Parvin and the rest of the Greys are ferried out to the side-wheeler Adelaide. Soon they are transferred to a larger steamer, the Minnesota, for the voyage to Governor’s Island, New York.

“We were treated well on shipboard,” he writes, “being given the same fare as was given their own men — even to a ration of rum.”

He and the Grays are put ashore on Governor’s Island, where they spend two months confined to Castle Williams with the other enlisted prisoners. Conditions are good: plentiful food, mattresses, and blankets. But Parvin still plans to escape.

On October 5, new prisoners arrive: men of the Virginia Black Horse Cavalry. Parvin trades for clothing — a blue (instead of gray) flannel shirt, trousers, and cap — that will allow him to blend in better outside the prison.

Escape – Later in October, the steamer State of Maine arrives to transport the prisoners to Fort Warren in Boston.

Parvin, not willing to give up, finds a trapdoor under the ship’s mess that leads to a coal bunker down in the hold. When the ship docks, all the prisoners disembark, except for Parvin.

Parvin recounts, “But when they lined up our company to go ashore, I went to my hiding place and stayed there till the ship got back to New York.”

Parvin remains hidden as the ship docks at Governor’s Island, then the Brooklyn Navy Yard. At last off Jersey City, the ship strikes a schooner. Parvin assumes she has nudged the wharf and breaks cover. He’s caught on deck, but since he is wearing blue, he is mistaken for a crewman from the schooner. At dockside, Parvin catches a ferry back to New York.

The Return home – At New York, he takes a steamer down the East River to South Amboy, New Jersey; the cars to Camden, New Jersey; and then a ferry across the Delaware River to Philadelphia. The next day, a steamer carries Parvin through the Chesapeake and Delaware Canal to Baltimore. Parvin arrives on November 4.

Parvin buys a small fishing boat. He plans to take it down to Virginia, to the Confederate lines. Rounding Fort McHenry in the boat, Parvin is spotted. Guards in a patrol boat stop him, demand his papers, and ask for proof that he has taken the oath of allegiance to the Union. Caught without such proof, he is forced to return to shore.

Parvin ships aboard a hay schooner bound for the Potomac River. The schooner runs aground in the Choptank River, above the Potomac. While the schooner is aground, Parvin is ordered ashore to cut wood.

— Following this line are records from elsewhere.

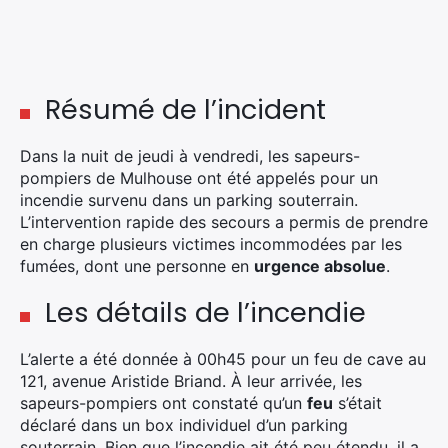
Résumé de l’incident
Dans la nuit de jeudi à vendredi, les sapeurs-
pompiers de Mulhouse ont été appelés pour un
incendie survenu dans un parking souterrain.
L’intervention rapide des secours a permis de prendre
en charge plusieurs victimes incommodées par les
fumées, dont une personne en
urgence absolue
.
Les détails de l’incendie
L’alerte a été donnée à 00h45 pour un feu de cave au
121, avenue Aristide Briand. À leur arrivée, les
sapeurs-pompiers ont constaté qu’un
feu
s’était
déclaré dans un box individuel d’un parking
souterrain. Bien que l’incendie ait été peu étendu, il a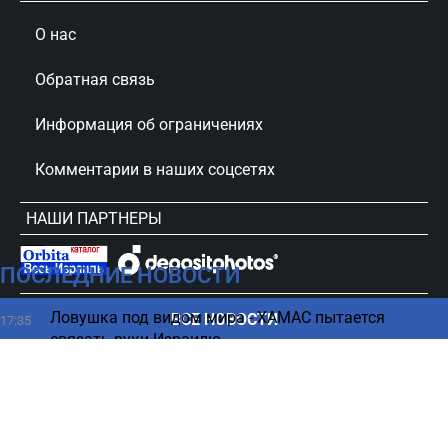
О нас
Обратная связь
Информация об ограничениях
Комментарии в наших соцсетях
НАШИ ПАРТНЕРЫ
ПОСЛЕДНИЕ НОВОСТИ
сursorinfo.co.il © Все права защищены
Ловушка под видом мира - ХАМАС пытается
ВСЕ НОВОСТИ
17:35
связать руки Израилю
Какой будет жизнь на Земле в 2100 году - ученые
17:26
шокировали прогнозом
Риск нового удара остается высоким: Израиль
17:11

While on shore, he fashions spars for a small boat. Back on board, he cuts a sail from the schooner’s flying jib. He stocks a supply of fresh water, “hard bread,” and boiled ham. At midnight on the second night, he steals away downriver and holes-up in a swamp at daylight. The next day, he reaches the Potomac, crosses it, and lands on an island in the Cone River. He walks straight into a company of Virginia militia.

Now he is provided with fast transport, his journey takes on a triumphant turn: to Fredericksburg, Petersburg, New Bern, and at last, home to Little Washington, North Carolina.